WHAT IS REQUIRED — Taking the line with "the homeostatic regulation" as the first and the line with "with them because" as the last, set down exactly every line in that range from the entries below, and no more.

"""

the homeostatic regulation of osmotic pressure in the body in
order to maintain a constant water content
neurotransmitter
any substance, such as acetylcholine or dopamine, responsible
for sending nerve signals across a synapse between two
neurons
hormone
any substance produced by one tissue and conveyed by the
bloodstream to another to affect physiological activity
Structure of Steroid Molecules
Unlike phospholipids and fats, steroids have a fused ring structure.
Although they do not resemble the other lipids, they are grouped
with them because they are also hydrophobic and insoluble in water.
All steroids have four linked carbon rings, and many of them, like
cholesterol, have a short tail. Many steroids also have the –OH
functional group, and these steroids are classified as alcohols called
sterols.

"""
"""

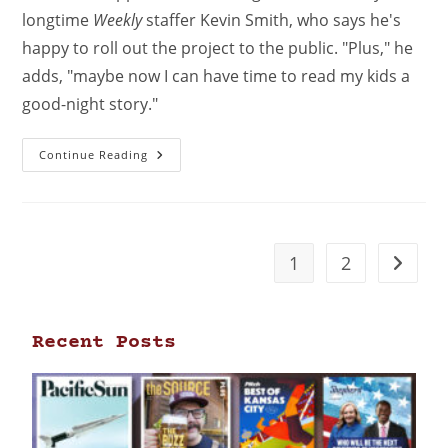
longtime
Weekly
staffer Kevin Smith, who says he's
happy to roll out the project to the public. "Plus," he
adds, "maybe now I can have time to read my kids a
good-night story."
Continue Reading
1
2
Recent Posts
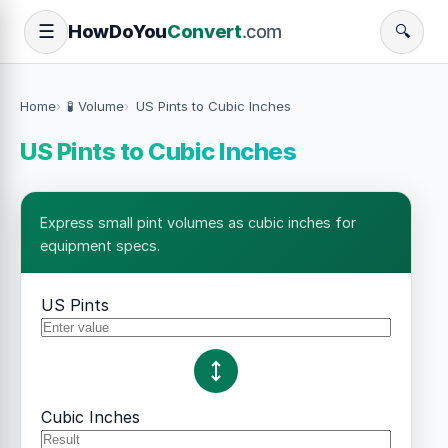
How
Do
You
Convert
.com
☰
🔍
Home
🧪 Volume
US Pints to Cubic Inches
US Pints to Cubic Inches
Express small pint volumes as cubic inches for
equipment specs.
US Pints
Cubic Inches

"""

RESULT OF THE TASK —
the homeostatic regulation of osmotic pressure in the body in
order to maintain a constant water content
neurotransmitter
any substance, such as acetylcholine or dopamine, responsible
for sending nerve signals across a synapse between two
neurons
hormone
any substance produced by one tissue and conveyed by the
bloodstream to another to affect physiological activity
Structure of Steroid Molecules
Unlike phospholipids and fats, steroids have a fused ring structure.
Although they do not resemble the other lipids, they are grouped
with them because they are also hydrophobic and insoluble in water.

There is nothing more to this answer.